As I understand it, Peggy's accountants are taking a current cash cost and saying that it really isn't a current expense (and they are calling it a reserve.) But in the context of John's example this becomes confusing because it is not like John's example "reserve". It is instead more like a prepaid expense which, for P&L purposes should be expensed in the period when the benefit of the expense is "used up". One could assume that in the CMM case that would be when the revenues come in that the expense helped to create.
A simpler example would be if H3's mining/investment firm could prepay the rent on their offices for 5 years (presumably to lock in a lower rent rate.) For cash flow purposes it hits H3's bank account right away and his CF statement would show it as such.

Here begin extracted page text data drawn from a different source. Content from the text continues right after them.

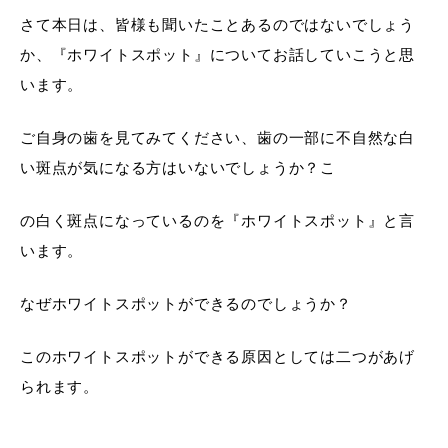
さて本日は、皆様も聞いたことあるのではないでしょう
か、『ホワイトスポット』についてお話していこうと思
います。
ご自身の歯を見てみてください、歯の一部に不自然な白
い斑点が気になる方はいないでしょうか？こ
の白く斑点になっているのを『ホワイトスポット』と言
います。
なぜホワイトスポットができるのでしょうか？
このホワイトスポットができる原因としては二つがあげ
られます。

On H3's P&L the rent expense would only be the amount for the current period, and the rest of that rent would go to the asset side of the balance sheet as "prepaid rent." (This has the effect of increasing the current period "Net Income Before Taxes" correctly since most of the rent is for periods in the future.) Then as time passes, each year the P&L would show a "rent expense" (debit to expense) and the Balance sheet would show an equal amount (credit to the asset) to reduce the "prepaid rent." This reduces future years "Net Income before Taxes" correctly since the rent paid in the past is used up in future years as an expense in those years.
Sorry if this example is insultingly elementary; it's not intended that way.